Your assignment:
The answer should match the entries below word for word, minus their pictures.

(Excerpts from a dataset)
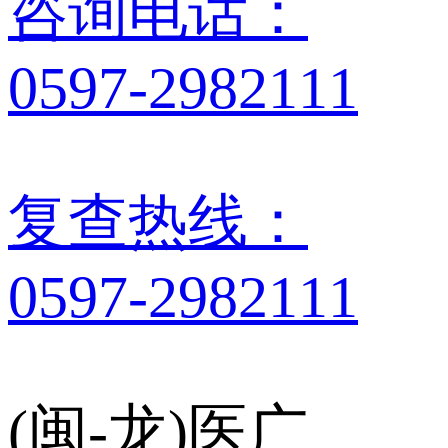
咨询电话：
0597-2982111
复查热线：
0597-2982111
(闽-龙)医广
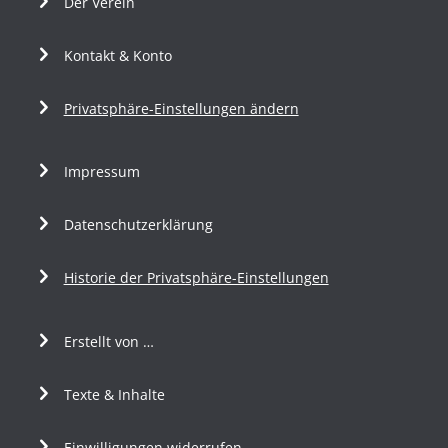
Der Verein
Kontakt & Konto
Privatsphäre-Einstellungen ändern
Impressum
Datenschutzerklärung
Historie der Privatsphäre-Einstellungen
Erstellt von …
Texte & Inhalte
Einwilligungen widerrufen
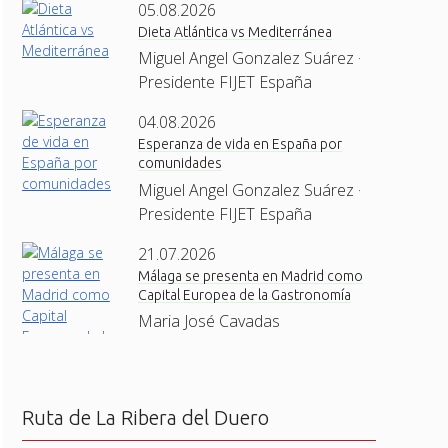
05.08.2026
Dieta Atlántica vs Mediterránea
Miguel Angel Gonzalez Suárez ·
Presidente FIJET España
04.08.2026
Esperanza de vida en España por
comunidades
Miguel Angel Gonzalez Suárez ·
Presidente FIJET España
21.07.2026
Málaga se presenta en Madrid como
Capital Europea de la Gastronomía
Maria José Cavadas
Ruta de La Ribera del Duero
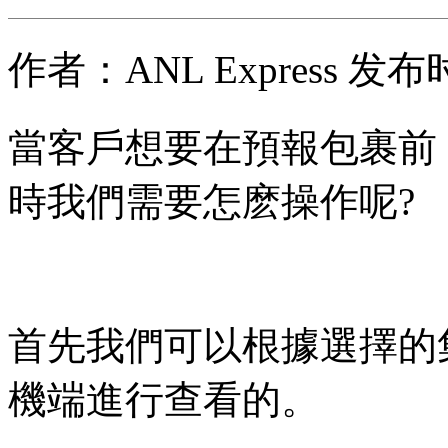
作者：ANL Express 发布时
當客戶想要在預報包裹前
時我們需要怎麽操作呢?
首先我們可以根據選擇的
機端進行查看的。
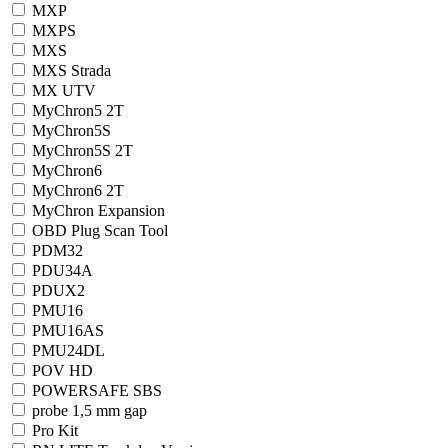
MXP
MXPS
MXS
MXS Strada
MX UTV
MyChron5 2T
MyChron5S
MyChron5S 2T
MyChron6
MyChron6 2T
MyChron Expansion
OBD Plug Scan Tool
PDM32
PDU34A
PDUX2
PMU16
PMU16AS
PMU24DL
POV HD
POWERSAFE SBS
probe 1,5 mm gap
Pro Kit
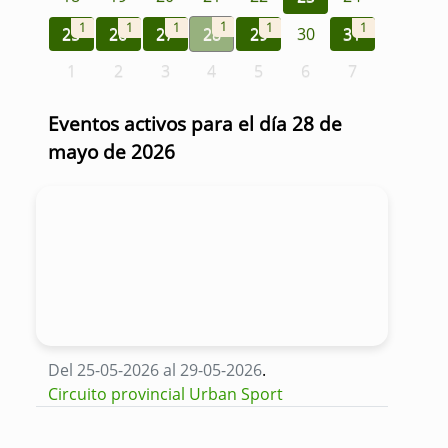
1
1
1
1
1
1
25
26
27
28
29
30
31
1
2
3
4
5
6
7
Eventos activos para el día 28 de
mayo de 2026
Del 25-05-2026 al 29-05-2026
.
Circuito provincial Urban Sport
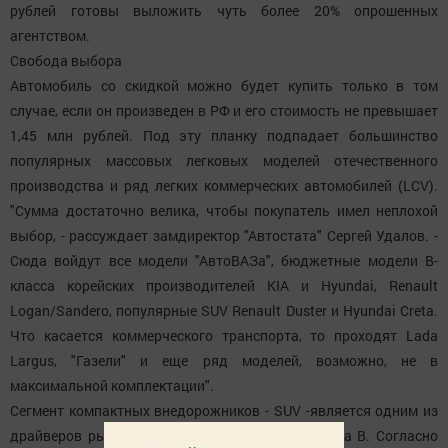
рублей готовы выложить чуть более 20% опрошенных
агентством.
Свобода выбора
Автомобиль со скидкой можно будет купить только в том
случае, если он произведен в РФ и его стоимость не превышает
1,45 млн рублей. Под эту планку подпадает большинство
популярных массовых легковых моделей отечественного
производства и ряд легких коммерческих автомобилей (LCV).
"Сумма достаточно велика, чтобы покупатель имел неплохой
выбор, - рассуждает замдиректор "Автостата" Сергей Удалов. -
Сюда войдут все модели "АвтоВАЗа", бюджетные модели В-
класса корейских производителей KIA и Hyundai, Renault
Logan/Sandero, популярные SUV Renault Duster и Hyundai Creta.
Что касается коммерческого транспорта, то проходят Lada
Largus, "Газели" и еще ряд моделей, возможно, не в
максимальной комплектации".
Сегмент компактных внедорожников - SUV -является одним из
драйверов рынка наряду с автомобилями класса В. Согласно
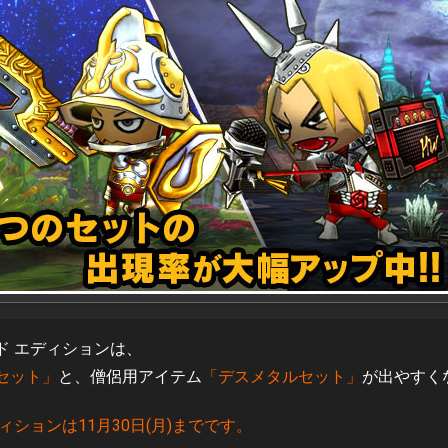
ド エディションは、
セット」
と、僧侶用アイテム
「デスメタルセット」
が出やすく
ションは11月30日(月)までです。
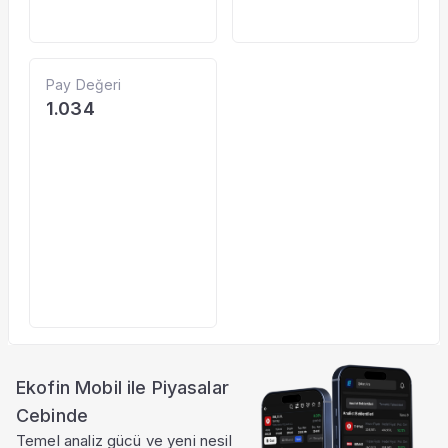
Pay Değeri
1.034
Ekofin Mobil ile Piyasalar
Cebinde
Temel analiz gücü ve yeni nesil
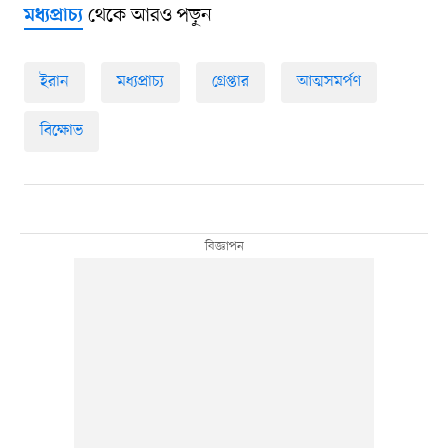
থেকে আরও পড়ুন
মধ্যপ্রাচ্য
ইরান
মধ্যপ্রাচ্য
গ্রেপ্তার
আত্মসমর্পণ
বিক্ষোভ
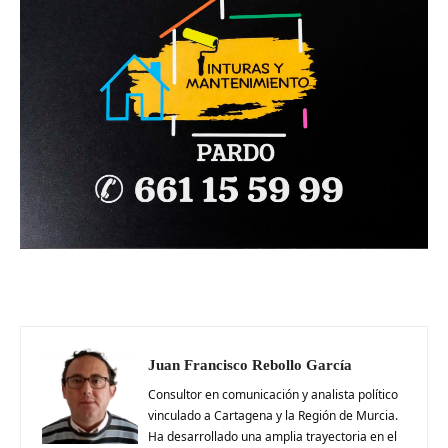
Juan Francisco Rebollo García
Consultor en comunicación y analista político
vinculado a Cartagena y la Región de Murcia.
Ha desarrollado una amplia trayectoria en el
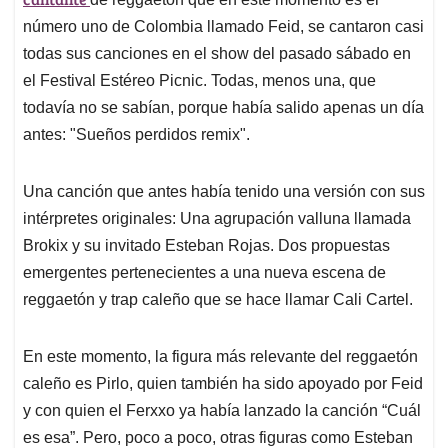
A
o
d
d
p
o
I
s
número uno de Colombia llamado Feid, se cantaron casi
p
k
n
todas sus canciones en el show del pasado sábado en
el Festival Estéreo Picnic. Todas, menos una, que
todavía no se sabían, porque había salido apenas un día
antes: "Sueños perdidos remix".
Una canción que antes había tenido una versión con sus
intérpretes originales: Una agrupación valluna llamada
Brokix y su invitado Esteban Rojas. Dos propuestas
emergentes pertenecientes a una nueva escena de
reggaetón y trap caleño que se hace llamar Cali Cartel.
En este momento, la figura más relevante del reggaetón
caleño es Pirlo, quien también ha sido apoyado por Feid
y con quien el Ferxxo ya había lanzado la canción “Cuál
es esa”. Pero, poco a poco, otras figuras como Esteban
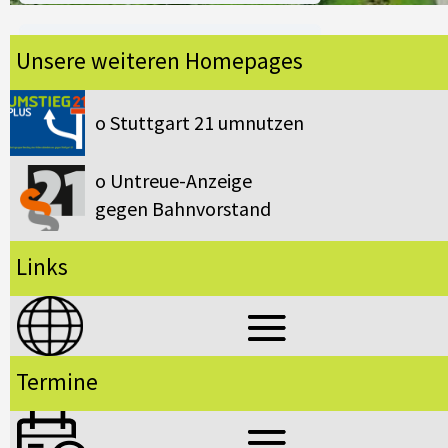
Unsere weiteren Homepages
Lösungsvorschlag: Umstieg 21
o Stuttgart 21 umnutzen
o Untreue-Anzeige
gegen Bahnvorstand
Links
Termine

Solution for this task:
咨询电话：
0597-2982111
复查热线：
0597-2982111
(闽-龙)医广
Der Verein
Kontakt & Konto
Privatsphäre-Einstellungen ändern
Impressum
Datenschutzerklärung
Historie der Privatsphäre-Einstellungen
Erstellt von …
Texte & Inhalte
Einwilligungen widerrufen
05.08.2026
Dieta Atlántica vs Mediterránea
Miguel Angel Gonzalez Suárez ·
Presidente FIJET España
04.08.2026
Esperanza de vida en España por
comunidades
Miguel Angel Gonzalez Suárez ·
Presidente FIJET España
21.07.2026
Málaga se presenta en Madrid como
Capital Europea de la Gastronomía
Maria José Cavadas
Ruta de La Ribera del Duero
作者：ANL Express 发布时
當客戶想要在預報包裹前
時我們需要怎麽操作呢?
首先我們可以根據選擇的
機端進行查看的。
MXP
MXPS
MXS
MXS Strada
MX UTV
MyChron5 2T
MyChron5S
MyChron5S 2T
MyChron6
MyChron6 2T
MyChron Expansion
OBD Plug Scan Tool
PDM32
PDU34A
PDUX2
PMU16
PMU16AS
PMU24DL
POV HD
POWERSAFE SBS
probe 1,5 mm gap
Pro Kit
1
1
1
1
1
1
25
26
27
28
29
30
31
1
2
3
4
5
6
7
Eventos activos para el día 28 de
mayo de 2026
Del 25-05-2026 al 29-05-2026
.
Circuito provincial Urban Sport
рублей готовы выложить чуть более 20% опрошенных
агентством.
Свобода выбора
Автомобиль со скидкой можно будет купить только в том
случае, если он произведен в РФ и его стоимость не превышает
1,45 млн рублей. Под эту планку подпадает большинство
популярных массовых легковых моделей отечественного
производства и ряд легких коммерческих автомобилей (LCV).
"Сумма достаточно велика, чтобы покупатель имел неплохой
выбор, - рассуждает замдиректор "Автостата" Сергей Удалов. -
Сюда войдут все модели "АвтоВАЗа", бюджетные модели В-
класса корейских производителей KIA и Hyundai, Renault
Logan/Sandero, популярные SUV Renault Duster и Hyundai Creta.
Что касается коммерческого транспорта, то проходят Lada
Largus, "Газели" и еще ряд моделей, возможно, не в
максимальной комплектации".
Сегмент компактных внедорожников - SUV -является одним из
драйверов рынка наряду с автомобилями класса В. Согласно
ド エディションは、
セット」
と、僧侶用アイテム
「デスメタルセット」
が出やすく
ションは11月30日(月)までです。
Pay Değeri
1.034
Ekofin Mobil ile Piyasalar
Cebinde
Temel analiz gücü ve yeni nesil
থেকে আরও পড়ুন
মধ্যপ্রাচ্য
ইরান
মধ্যপ্রাচ্য
গ্রেপ্তার
আত্মসমর্পণ
বিক্ষোভ
Juan Francisco Rebollo García
Consultor en comunicación y analista político
vinculado a Cartagena y la Región de Murcia.
Ha desarrollado una amplia trayectoria en el
A
o
d
d
p
o
I
s
número uno de Colombia llamado Feid, se cantaron casi
p
k
n
todas sus canciones en el show del pasado sábado en
el Festival Estéreo Picnic. Todas, menos una, que
todavía no se sabían, porque había salido apenas un día
antes: "Sueños perdidos remix".
Una canción que antes había tenido una versión con sus
intérpretes originales: Una agrupación valluna llamada
Brokix y su invitado Esteban Rojas. Dos propuestas
emergentes pertenecientes a una nueva escena de
reggaetón y trap caleño que se hace llamar Cali Cartel.
En este momento, la figura más relevante del reggaetón
caleño es Pirlo, quien también ha sido apoyado por Feid
y con quien el Ferxxo ya había lanzado la canción “Cuál
es esa”. Pero, poco a poco, otras figuras como Esteban
Unsere weiteren Homepages
Lösungsvorschlag: Umstieg 21
o Stuttgart 21 umnutzen
o Untreue-Anzeige
gegen Bahnvorstand
Links
Termine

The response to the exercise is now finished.